A 61-year-old Caucasian man sought care at our emergency department for a painful mass on his right leg that had appeared and progressively enlarged over the past 3 weeks. The patient denied trauma prior to the appearance of the mass, but did note extensive varicosities spanning from the right groin to the right foot a few weeks before the lesion appeared.
He also indicated that he’d had progressive dyspnea and intermittent chest pain for the past 4 months, a 30-lb weight loss in the past 6 months without change in appetite or diet, a depressed mood, and generalized weakness.
The patient’s past medical history was notable for hypertension and coronary artery disease. He reported a 30 pack-year smoking history, but had quit 12 years earlier. He denied alcohol use, although there was a family history of alcoholism and chronic obstructive pulmonary disease.
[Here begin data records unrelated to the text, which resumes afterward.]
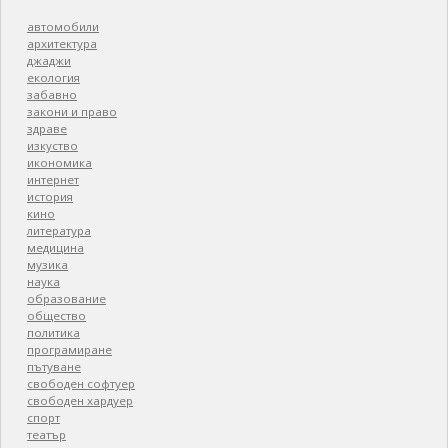
автомобили
архитектура
джаджи
екология
забавно
закони и право
здраве
изкуство
икономика
интернет
история
кино
литература
медицина
музика
наука
образование
общество
политика
програмиране
пътуване
свободен софтуер
свободен хардуер
спорт
театър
Physical examination revealed a frail, pale, unkempt man. His vital signs were normal except for mild tachycardia. Additional findings included:
- nonicteric, pale palpebral conjunctivae
- a 3/6 nonradiating holosystolic murmur heard along the left upper sternal border
- a large friable 3.5-cm pedunculated mass on a 2-cm stalk located on right lower leg (FIGURE 1); the lesion was moist, purple, and exophytic
- bilateral enlargement of the inguinal lymph nodes.
Lab work revealed microcytic anemia with a hemoglobin count of 5.8 g/dL and mild hyponatremia. The patient’s liver and renal function were normal. Urinalysis showed 3 red blood cells (RBCs) and a chest x-ray revealed bilateral hilar lymphadenopathy.